J’avais prévu de vous parler de lisibilité, de mémorisation et de graphie… Ce sera pour un autre jour car l’actualité prime.
Hier, en effet, François Busnel nous conviait, dans sa Grande Librairie sur France 5, à la révélation du classement des livres plébiscités par le plus grand nombre de téléspectateurs.
Et les téléspectateurs ont répondu !
Peu importe que le classement final propulse « Le petit prince » d’Antoine de Saint Exupéry en n°1…
Peu importe que Jean d’Ormesson, pétillant et souriant comme d’habitude, en ait été déçu et se soit d’ailleurs fourvoyé sur le sens de l’émission : l’essentiel n’était pas que son Panthéon personnel (Proust, Homère et Cervantès) gagne le concours mais de voir quels sont les livres les plus marquants pour les Français d’aujourd’hui !
Peu importe que Amélie Nothomb ait été incapable de parler de ses goûts littéraires et ait multiplié les moues et les rictus fort peu photogéniques ; que Jean Teulé en ait rajouté à son personnage paillard et grossier, passant cinq bonnes minutes à nous raconter des inventions pataphysiciennes de Boris Vian (à noter que Jean Teulé partage mon indifférence à Madame Bovary, qui l'a profondément ennuyé) ; qu’au total les invités parisiens et médiatiques habituels en aient fait des tonnes, en particulier Éric Orsenna…

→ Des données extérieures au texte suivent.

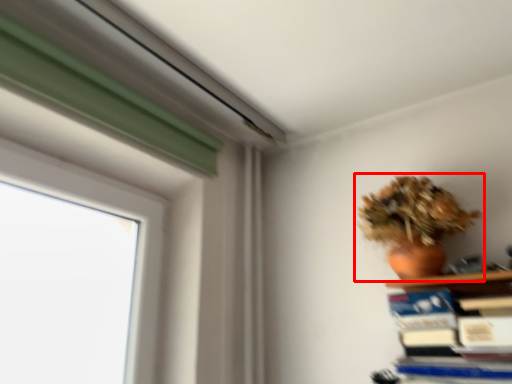 Question: From the image's perspective, what is the correct spatial relationship of houseplant (annotated by the red box) in relation to paperback book?

Choices:
 (A) below
 (B) above

Answer: (B) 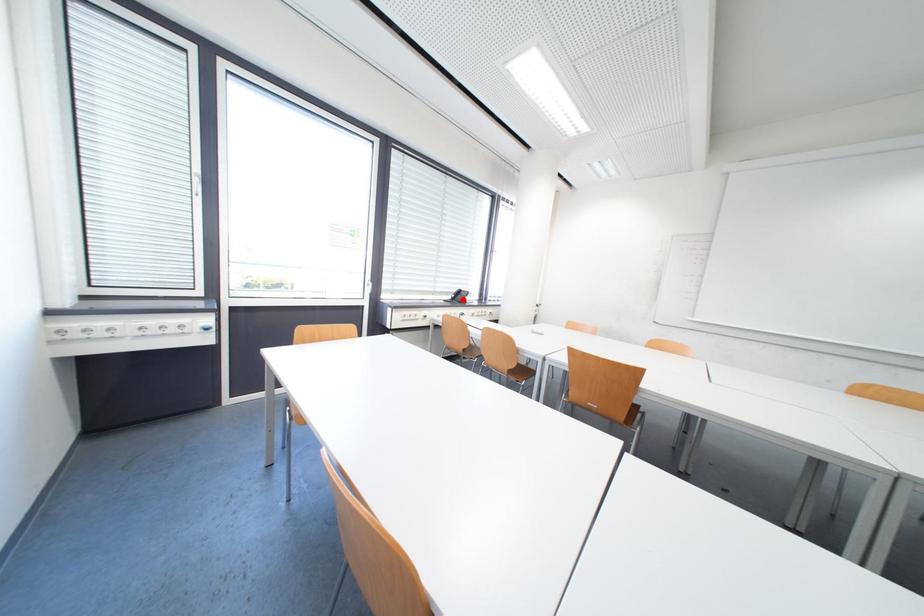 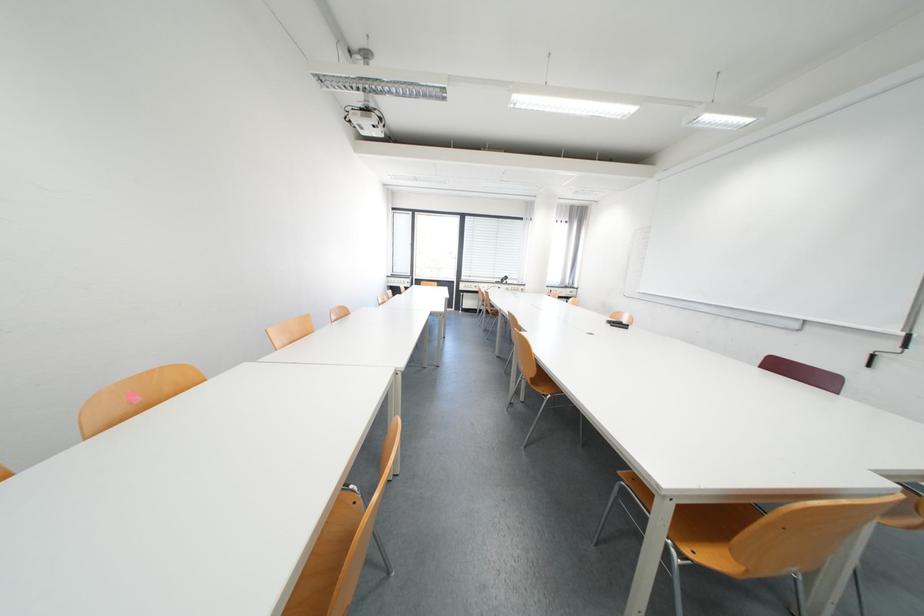 Where in the second image is the point corresponding to the highlighted location from the first image?

(512, 282) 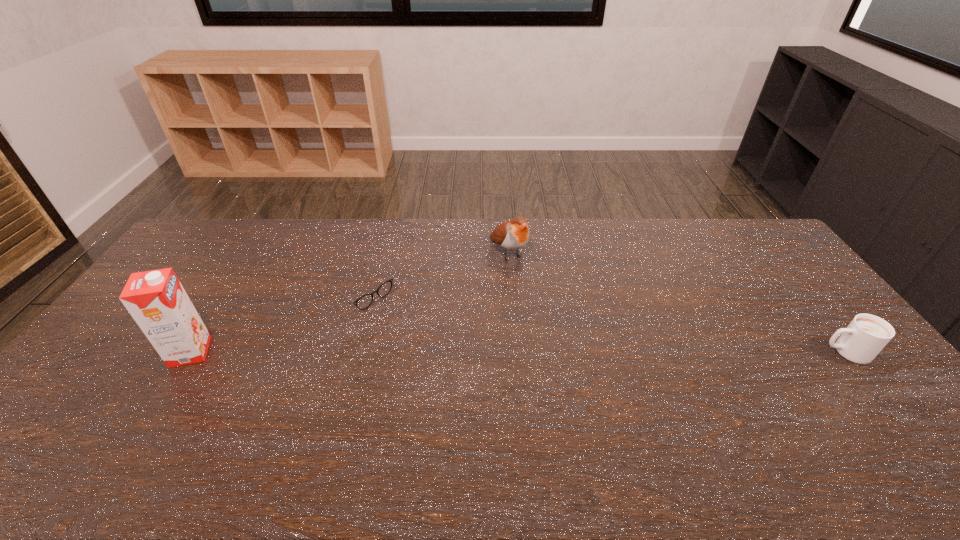 You are a GUI agent. You are given a task and a screenshot of the screen. Output one action in this format:
    pyautogui.click(x=<x>, y=<y>)
    Task: Click on the tallest object
    
    Given the screenshot: What is the action you would take?
    pyautogui.click(x=156, y=300)

Find the location of `the leftmost object`. the leftmost object is located at coordinates (156, 300).

Find the location of a particular element. This screenshot has width=960, height=540. cappuccino is located at coordinates (863, 339).

In order to click on the second shortest object in this screenshot , I will do `click(863, 339)`.

This screenshot has height=540, width=960. Identify the location of the shortest object. (365, 301).

The height and width of the screenshot is (540, 960). What are the coordinates of `the second object from left to right` in the screenshot? It's located at (365, 301).

This screenshot has width=960, height=540. Find the location of `the third shortest object`. the third shortest object is located at coordinates (512, 235).

I want to click on the third object from left to right, so click(x=512, y=235).

The width and height of the screenshot is (960, 540). I want to click on vacant space situated 0.050m on the back of the tallest object, so click(x=208, y=324).

This screenshot has height=540, width=960. What are the coordinates of `vacant space positioned 0.350m on the side with the handle of the rightmost object` in the screenshot? It's located at (698, 352).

Voici les 20 livres qui ont changé votre vie :
1 - "Le petit prince" - Antoine de Saint-Exupéry
2 - "L'étranger" - Albert Camus
3 - "Voyage au bout de la Nuit" - Louis-Ferdinand Céline
4 - "L'écume des jours" - Boris Vian
5 - "A la recherche du temps perdu" - Marcel Proust
6 - "Le Grand Meaulnes" - Alain Fournier
7 - "L'alchimiste" - Paulo Coelho
8 - "Belle du seigneur" - Albert Cohen
9 - "Cent ans de solitude" - Gabriel García Márquez
10 - "Les Fleurs du Mal" - Charles Baudelaire
11 - "La Peste" - Albert Camus
12 – « Harry Potter » - J. K. Rowling
3 - "1984" - George Orwell
14 - "Le monde selon Garp" - John Irving
15 - "Crime et Châtiment" - Fiodor Dostoïevski
16 - "Le seigneur des Anneaux" - J.R.R. Tolkien
17 - "Le Parfum" - Patrick Süskind
18 - "Le journal d'Anne Frank" - Anne Frank
19 - "Madame Bovary" - Gustave Flaubert
20 - "Les Misérables" - Victor Hugo
Cette émission était très importante parce que, à une heure de grande écoute, elle parlait de littérature et, bien plus que cela, elle montrait l’engouement persistant des Français pour les livres.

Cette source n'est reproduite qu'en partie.